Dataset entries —
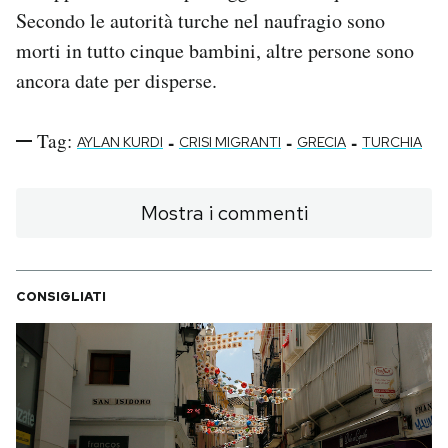
Secondo le autorità turche nel naufragio sono
morti in tutto cinque bambini, altre persone sono
ancora date per disperse.
Tag:
-
-
-
AYLAN KURDI
CRISI MIGRANTI
GRECIA
TURCHIA
Mostra i commenti
CONSIGLIATI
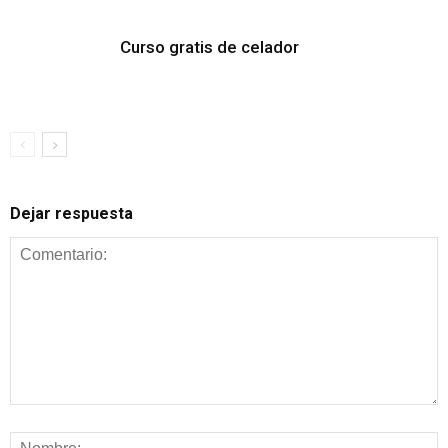
Curso gratis de celador
Dejar respuesta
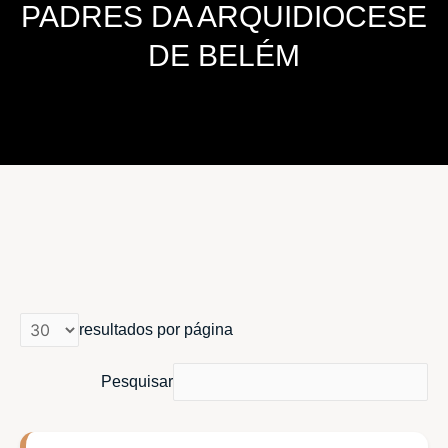
PADRES DA ARQUIDIOCESE
DE BELÉM
resultados por página
Pesquisar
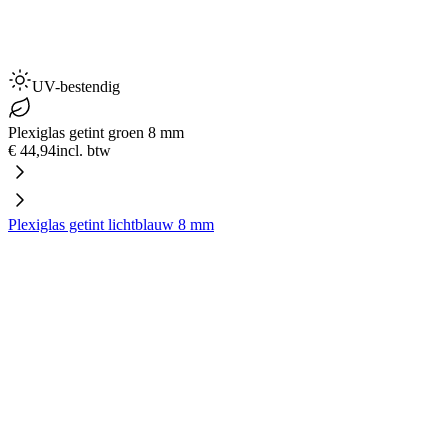
UV-bestendig
Plexiglas getint groen 8 mm
€ 44,94
incl. btw
Plexiglas getint lichtblauw 8 mm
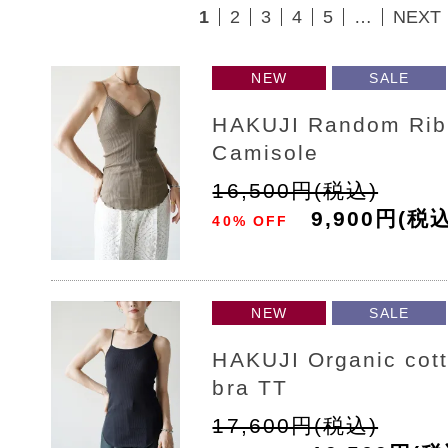
1
2
3
4
5
…
NEXT
NEW
SALE
HAKUJI Random Rib
Camisole
16,500円(税込)
9,900円(税込
40% OFF
NEW
SALE
HAKUJI Organic cot
bra TT
17,600円(税込)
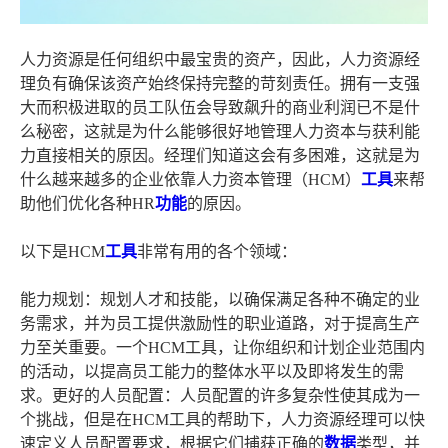
人力资源是任何组织中最宝贵的资产，因此，人力资源经
理负有确保该资产始终保持完整的苛刻责任。拥有一支强
大而积极进取的员工队伍会导致飙升的商业利润已不是什
么秘密，这就是为什么能够很好地管理人力资本与获利能
力直接相关的原因。经理们知道这会有多困难，这就是为
什么越来越多的企业依靠人力资本管理（HCM）
工具
来帮
助他们优化各种HR
功能
的原因。
以下是HCM
工具
非常有用的各个领域：
能力规划：规划人才和技能，以确保满足各种不确定的业
务需求，并为员工提供激励性的职业道路，对于提高生产
力至关重要。一个HCM工具，让你组织和计划企业范围内
的活动，以提高员工能力的整体水平以及即将发生的需
求。更好的人员配置：人员配置的许多复杂性使其成为一
个挑战，但是在HCM工具的帮助下，人力资源经理可以快
速定义人员配置要求，根据它们捕获正确的
数据
类型，并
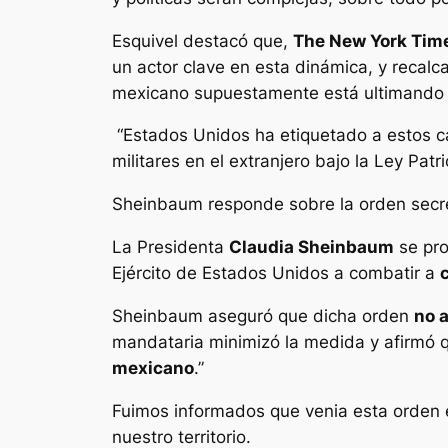
Esquivel destacó que,
The New York Tim
un actor clave en esta dinámica, y recalc
mexicano supuestamente está ultimando
“Estados Unidos ha etiquetado a estos cá
militares en el extranjero bajo la Ley Pat
Sheinbaum responde sobre la orden secr
La Presidenta
Claudia Sheinbaum
se pro
Ejército de Estados Unidos a combatir a
Sheinbaum aseguró que dicha orden
no 
mandataria minimizó la medida y afirmó q
mexicano
.”
Fuimos informados que venia esta orden ej
nuestro territorio.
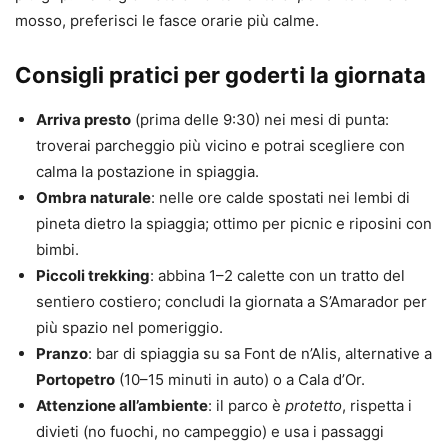
mosso, preferisci le fasce orarie più calme.
Consigli pratici per goderti la giornata
Arriva presto
(prima delle 9:30) nei mesi di punta:
troverai parcheggio più vicino e potrai scegliere con
calma la postazione in spiaggia.
Ombra naturale
: nelle ore calde spostati nei lembi di
pineta dietro la spiaggia; ottimo per picnic e riposini con
bimbi.
Piccoli trekking
: abbina 1–2 calette con un tratto del
sentiero costiero; concludi la giornata a S’Amarador per
più spazio nel pomeriggio.
Pranzo
: bar di spiaggia su sa Font de n’Alis, alternative a
Portopetro
(10–15 minuti in auto) o a Cala d’Or.
Attenzione all’ambiente
: il parco è
protetto
, rispetta i
divieti (no fuochi, no campeggio) e usa i passaggi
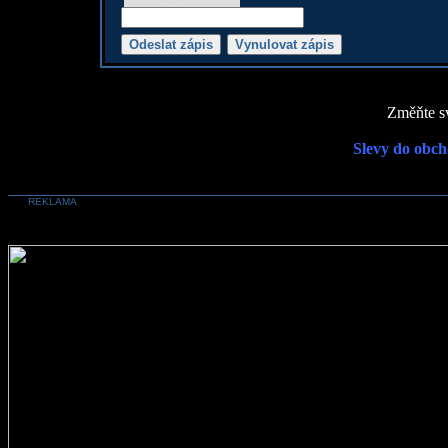
Změňte sv
Slevy do obch
REKLAMA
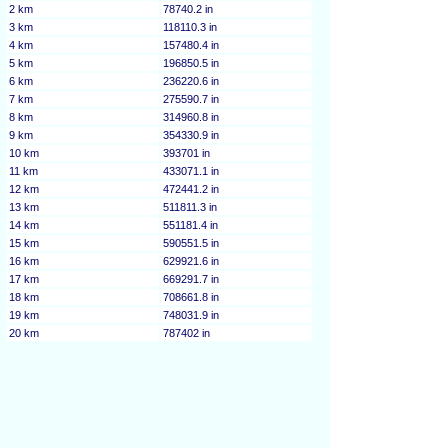
2 km
78740.2 in
3 km
118110.3 in
4 km
157480.4 in
5 km
196850.5 in
6 km
236220.6 in
7 km
275590.7 in
8 km
314960.8 in
9 km
354330.9 in
10 km
393701 in
11 km
433071.1 in
12 km
472441.2 in
13 km
511811.3 in
14 km
551181.4 in
15 km
590551.5 in
16 km
629921.6 in
17 km
669291.7 in
18 km
708661.8 in
19 km
748031.9 in
20 km
787402 in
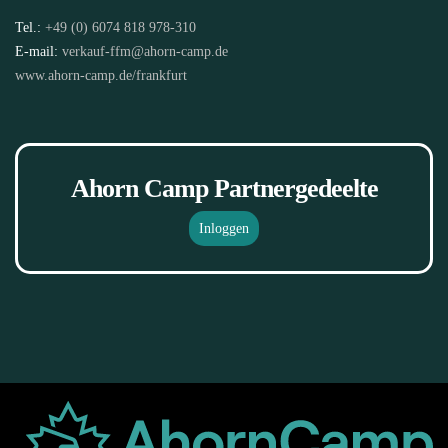
Tel.:
+49 (0) 6074 818 978-310
E-mail:
verkauf-ffm@ahorn-camp.de
www.ahorn-camp.de/frankfurt
Ahorn Camp Partnergedeelte
Inloggen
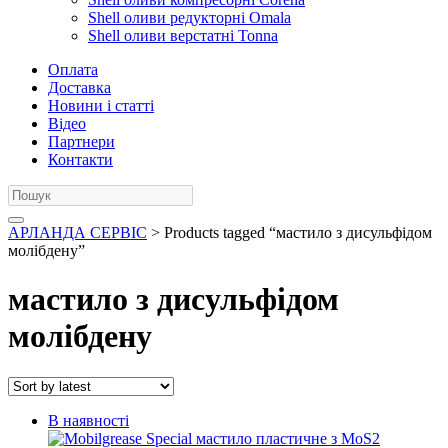
Shell оливи редукторні Omala
Shell оливи верстатні Tonna
Оплата
Доставка
Новини і статті
Відео
Партнери
Контакти
АРЛАНДА СЕРВІС
> Products tagged “мастило з дисульфідом
молібдену”
мастило з дисульфідом
молібдену
В наявності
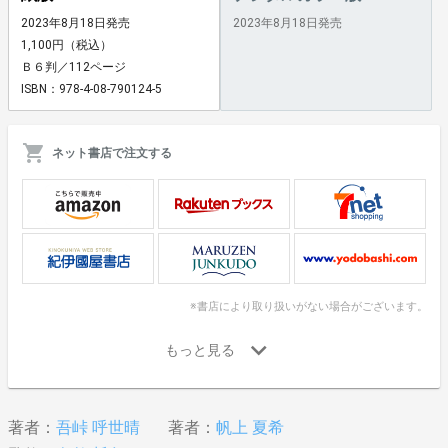
2023年8月18日発売
2023年8月18日発売
1,100円（税込）
Ｂ６判／112ページ
ISBN：978-4-08-790124-5
ネット書店で注文する
※書店により取り扱いがない場合がございます。
著者：
吾峠 呼世晴
著者：
帆上 夏希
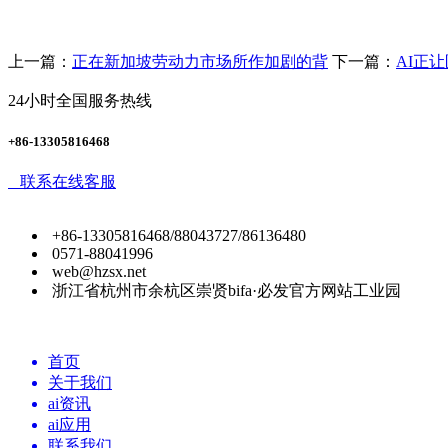
上一篇：
正在新加坡劳动力市场所作加剧的背
下一篇：
AI正
24小时全国服务热线
+86-13305816468
联系在线客服
+86-13305816468/88043727/86136480
0571-88041996
web@hzsx.net
浙江省杭州市余杭区崇贤bifa·必发官方网站工业园
首页
关于我们
ai资讯
ai应用
联系我们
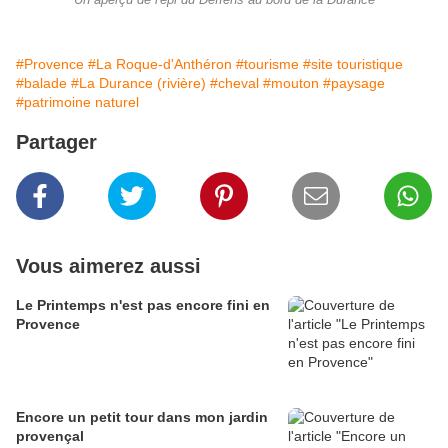
Un aperçu de l'épi du Deffens au bord de la Durance
#Provence
#La Roque-d'Anthéron
#tourisme
#site touristique
#balade
#La Durance (rivière)
#cheval
#mouton
#paysage
#patrimoine naturel
Partager
Vous aimerez aussi
Le Printemps n'est pas encore fini en
Provence
Encore un petit tour dans mon jardin
provençal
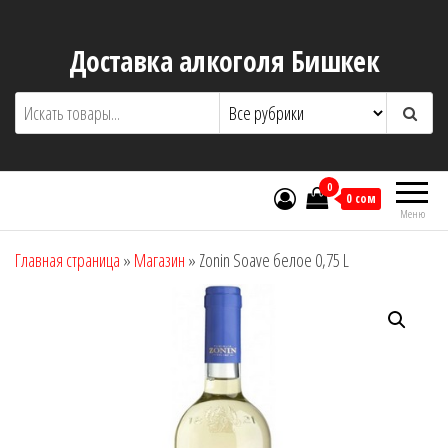
Перейти
к
Доставка алкоголя Бишкек
содержимому
0
0 сом
Меню
Главная страница
»
Магазин
»
Zonin Soave белое 0,75 L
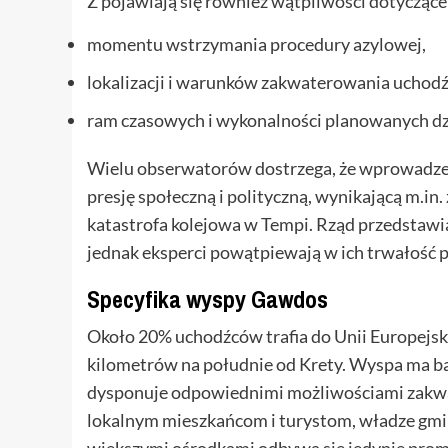
Z pojawiają się również wątpliwości dotyczące
momentu wstrzymania procedury azylowej,
lokalizacji i warunków zakwaterowania uchod
ram czasowych i wykonalności planowanych dz
Wielu obserwatorów dostrzega, że wprowadze
presję społeczną i polityczną, wynikającą m.in.
katastrofa kolejowa w Tempi. Rząd przedstawia
jednak eksperci powątpiewają w ich trwałość
Specyfika wyspy Gawdos
Około 20% uchodźców trafia do Unii Europejsk
kilometrów na południe od Krety. Wyspa ma bar
dysponuje odpowiednimi możliwościami zakwa
lokalnym mieszkańcom i turystom, władze gmin
większymi ośrodkami odbywa się jedynie prom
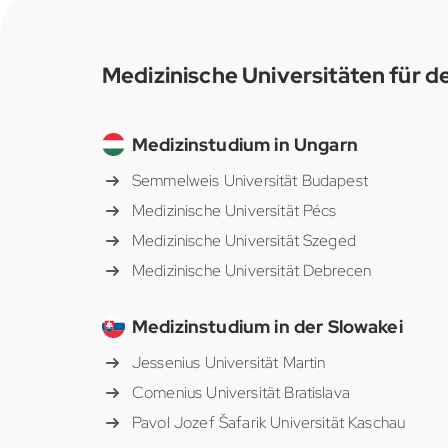
Medizinische Universitäten für d
Medizinstudium in Ungarn
Semmelweis Universität Budapest
Medizinische Universität Pécs
Medizinische Universität Szeged
Medizinische Universität Debrecen
Medizinstudium in der Slowakei
Jessenius Universität Martin
Comenius Universität Bratislava
Pavol Jozef Šafarik Universität Kaschau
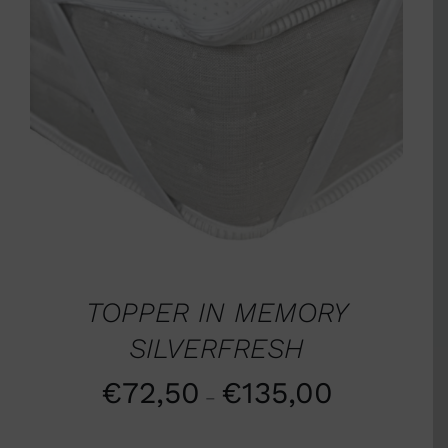
SCEGLI
/
DETTAGLI
TOPPER IN MEMORY
SILVERFRESH
€
72,50
€
135,00
–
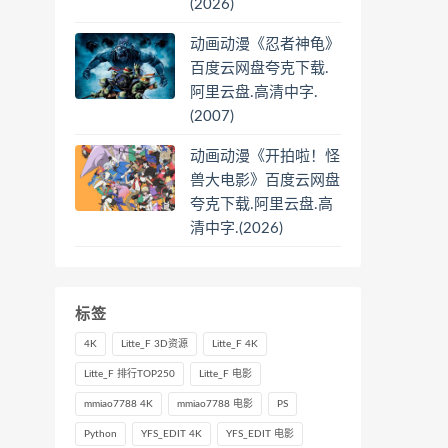
(2026)
动画动漫《忍者神龟》
百度云网盘夸克下载.
阿里云盘.高清中字.
(2007)
动画动漫《开拍啦！怪
兽大电影》百度云网盘
夸克下载.阿里云盘.高
清中字.(2026)
标签
4K
Litte_F 3D资源
Litte_F 4K
Litte_F 排行TOP250
Litte_F 电影
mmiao7788 4K
mmiao7788 电影
PS
Python
YFS_EDIT 4K
YFS_EDIT 电影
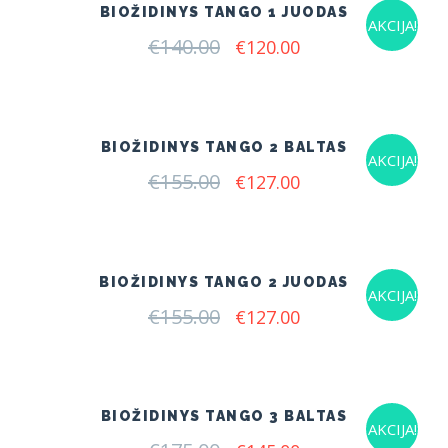
BIOŽIDINYS TANGO 1 JUODAS
AKCIJA!
€
140.00
Original
Current
€
120.00
price
price
was:
is:
€140.00.
€120.00.
BIOŽIDINYS TANGO 2 BALTAS
AKCIJA!
€
155.00
Original
Current
€
127.00
price
price
was:
is:
€155.00.
€127.00.
BIOŽIDINYS TANGO 2 JUODAS
AKCIJA!
€
155.00
Original
Current
€
127.00
price
price
was:
is:
€155.00.
€127.00.
BIOŽIDINYS TANGO 3 BALTAS
AKCIJA!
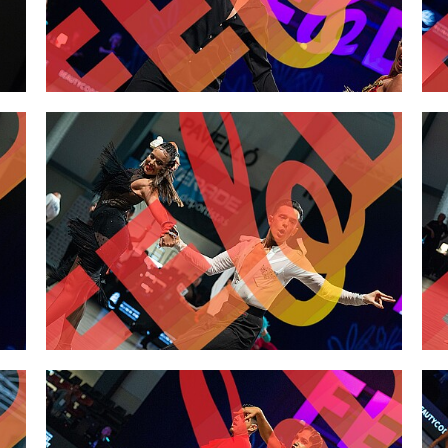
2,00 €
2,00 €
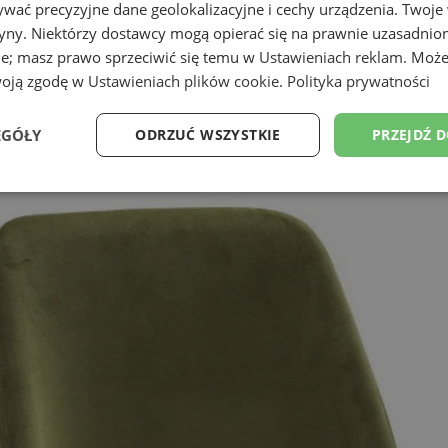
wać precyzyjne dane geolokalizacyjne i cechy urządzenia. Twoje
tryny. Niektórzy dostawcy mogą opierać się na prawnie uzasadnio
ie; masz prawo sprzeciwić się temu w
Ustawieniach reklam
. Może
woją zgodę w
Ustawieniach plików cookie
.
Polityka prywatności
EGÓŁY
ODRZUĆ WSZYSTKIE
PRZEJDŹ 
Wydajność
Targetowanie
Funkcjonalność
Ni
ezbędne
Wydajność
Targetowanie
Funkcjonalność
Niesklasyfikow
ie umożliwiają korzystanie z podstawowych funkcji strony internetowej, takich jak log
Bez niezbędnych plików cookie nie można prawidłowo korzystać ze strony internetowe
Okres
Provider
/
Domena
Opis
przechowywania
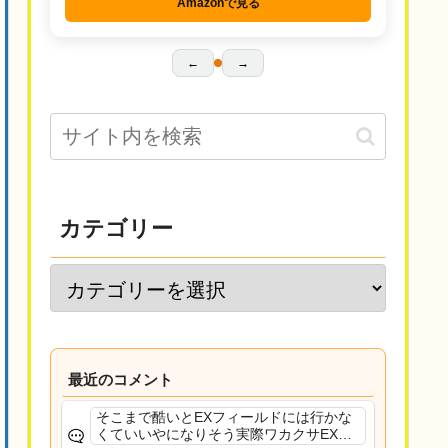
Amazonで見る
←
→
カテゴリー
最近のコメント
そこまで酷いとEXフィールドには行かな
くていいやになりそう実際ワカクサEXで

Exercise objective — If a line of the data contains the word "JUODAS", it should be counted; state the total and nothing more.

The completed task — 2